Manny Pacquiao, arguably the greatest boxing star in the history of the Philippines, has become the nation’s newest senator, running on a pro-Christian, anti-poverty platform. The election victory this Monday likely cements his decision to retire from the ring.
Pacquiao, who served for three years as a congressman for his native Sarangani province, won a seat in the Philippine Senate with over 15 million votes, ensuring he would serve for six years. He campaigned on his life story, having risen from extreme poverty to riches through his boxing career. “If a leader has not experienced being poor, he cannot truly feel for the poor,” he told voters at campaign stops, assuring them he knew “how it feels to go hungry for whole day, just drinking water to survive.”
The emphasis on his poor background was a successful counter to his opponents’ criticism that he spent too much time preparing for fights or mingling with celebrities in the United States while he was senator. Pacquiao’s last fight was in April, during peak campaign season, against Tim Bradley. Pacquiao won, with Ring Magazine suggesting the fight itself worked as its own campaign advertising.

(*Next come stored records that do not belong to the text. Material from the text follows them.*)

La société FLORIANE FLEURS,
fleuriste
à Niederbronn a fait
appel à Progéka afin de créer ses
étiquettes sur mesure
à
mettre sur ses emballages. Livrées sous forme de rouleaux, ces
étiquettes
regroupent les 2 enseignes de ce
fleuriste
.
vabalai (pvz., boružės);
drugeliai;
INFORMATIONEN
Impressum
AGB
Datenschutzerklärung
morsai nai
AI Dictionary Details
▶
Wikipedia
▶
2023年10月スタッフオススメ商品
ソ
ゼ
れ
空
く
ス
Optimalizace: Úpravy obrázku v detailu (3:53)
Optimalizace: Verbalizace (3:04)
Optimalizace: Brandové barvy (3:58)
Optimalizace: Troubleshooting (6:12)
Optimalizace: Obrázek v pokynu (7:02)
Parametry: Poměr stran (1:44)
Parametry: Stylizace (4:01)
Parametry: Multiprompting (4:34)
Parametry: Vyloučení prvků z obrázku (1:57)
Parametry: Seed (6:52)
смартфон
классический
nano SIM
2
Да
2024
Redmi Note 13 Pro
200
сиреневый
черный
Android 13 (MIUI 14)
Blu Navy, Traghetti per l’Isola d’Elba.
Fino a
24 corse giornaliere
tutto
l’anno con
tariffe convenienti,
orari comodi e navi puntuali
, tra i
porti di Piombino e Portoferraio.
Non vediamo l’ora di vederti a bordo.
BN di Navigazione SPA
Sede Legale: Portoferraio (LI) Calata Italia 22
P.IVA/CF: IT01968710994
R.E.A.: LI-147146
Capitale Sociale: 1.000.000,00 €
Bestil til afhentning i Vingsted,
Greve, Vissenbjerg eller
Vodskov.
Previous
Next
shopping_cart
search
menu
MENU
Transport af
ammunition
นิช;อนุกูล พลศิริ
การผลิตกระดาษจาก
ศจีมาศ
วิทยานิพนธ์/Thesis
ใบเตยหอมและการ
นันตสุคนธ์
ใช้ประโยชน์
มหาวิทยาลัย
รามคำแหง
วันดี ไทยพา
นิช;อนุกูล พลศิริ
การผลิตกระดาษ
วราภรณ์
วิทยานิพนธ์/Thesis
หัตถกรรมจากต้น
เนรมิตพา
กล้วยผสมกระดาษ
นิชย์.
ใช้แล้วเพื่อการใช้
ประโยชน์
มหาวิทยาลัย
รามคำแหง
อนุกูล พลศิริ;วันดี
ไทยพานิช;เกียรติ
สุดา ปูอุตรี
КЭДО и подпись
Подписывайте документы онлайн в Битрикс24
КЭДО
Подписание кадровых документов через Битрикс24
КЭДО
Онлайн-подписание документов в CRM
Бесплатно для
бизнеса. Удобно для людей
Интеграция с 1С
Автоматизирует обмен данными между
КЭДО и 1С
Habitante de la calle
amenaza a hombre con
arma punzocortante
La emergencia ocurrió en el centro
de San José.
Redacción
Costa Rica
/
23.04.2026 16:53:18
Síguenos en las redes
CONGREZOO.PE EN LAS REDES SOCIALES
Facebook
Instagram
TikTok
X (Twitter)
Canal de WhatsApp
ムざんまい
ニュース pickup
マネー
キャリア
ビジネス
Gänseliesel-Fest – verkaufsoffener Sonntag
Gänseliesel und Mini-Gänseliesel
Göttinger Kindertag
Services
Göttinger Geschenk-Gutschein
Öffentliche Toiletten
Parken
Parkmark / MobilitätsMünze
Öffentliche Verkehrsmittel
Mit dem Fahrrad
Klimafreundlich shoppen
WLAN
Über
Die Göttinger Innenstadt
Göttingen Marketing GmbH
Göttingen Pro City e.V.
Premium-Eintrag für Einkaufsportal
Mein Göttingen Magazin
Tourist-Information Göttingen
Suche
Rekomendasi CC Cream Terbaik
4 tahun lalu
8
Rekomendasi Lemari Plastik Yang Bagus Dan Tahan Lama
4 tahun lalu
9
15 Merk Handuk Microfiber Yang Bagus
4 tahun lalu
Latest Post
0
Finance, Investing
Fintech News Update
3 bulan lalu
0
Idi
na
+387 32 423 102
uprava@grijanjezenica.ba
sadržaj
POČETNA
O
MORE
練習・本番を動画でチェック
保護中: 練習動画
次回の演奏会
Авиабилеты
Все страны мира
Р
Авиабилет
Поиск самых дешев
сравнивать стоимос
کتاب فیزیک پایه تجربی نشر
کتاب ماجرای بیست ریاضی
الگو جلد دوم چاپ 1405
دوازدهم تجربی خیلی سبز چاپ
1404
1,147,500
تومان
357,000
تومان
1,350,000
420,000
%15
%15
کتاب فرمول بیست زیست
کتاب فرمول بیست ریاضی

He received a campaign boost from the most popular politician in the country: Rodrigo Duterte, the nation’s president-elect. While Pacquiao did not endorse his presidency, Duterte did endorse Pacquiao’s Senate run. “Even if he is not on my side, kindly support Pacman. He is my friend. We are both from Mindanao,” Duterte said at a rally, referring to the southern island they both call home.
Pacquiao also found himself losing a major athletic sponsorship over his opinion of homosexuality. Nike dropped Pacquiao after he described those engaging in homosexual relationships as “worse than animals,” a statement for which Pacquiao tenuously apologized. While stating that he did not mean to cause emotional harm, Pacquiao reiterated in his second statement, “What I am saying is right. I mean I am just stating the truth, what the Bible says.”
The statements returned to the public eye Pacquiao’s vocal Christianity. Unlike most of the Philippines, Pacquiao is an evangelical Christian, having converted from his childhood religion of Catholicism. Pacquiao has stated that he “heard the voice of God” telling him to renounce his prior lascivious lifestyle and turn to faith. The conversion has dismayed even his mother, who has publicly criticized the move. Nonetheless, the Philippine Catholic Church defended Pacquiao’s statements on homosexuality, perhaps numbing some potential pushback from Catholic voters.
Pacquiao’s faith has also made him a target for the nation’s major radical Islamist group, Abu Sayyaf, an affiliate of the Islamic State. President Benigno Aquino revealed in April that the terrorist group had aspired to kidnapping Pacquiao or one of his family members, a move intended not only to fill their coffers with ransom money, but send a message that no Christian in the Philippines is safe.
Pacquiao has promised to retire from boxing now that he is a senator, and boxing promoter Bob Arum believes him. “People say fighters always change their minds, but this is a different situation,” Arum told ESPN after Pacquiao’s election victory. “If a guy like Sugar Ray Leonard retires and two months later decides to come back because he’s bored, he can do that. Manny can’t do that, because he has plenty to do and an important job.”
Pacquiao’s coattails helped two of his siblings clinch public office, as well. Bobby Pacquiao, also a boxer, won his election to join the General Santos City council, where the family is from. Rogelio “Roel” Pacquiao has been elected congressman for Sarangani, replacing his brother.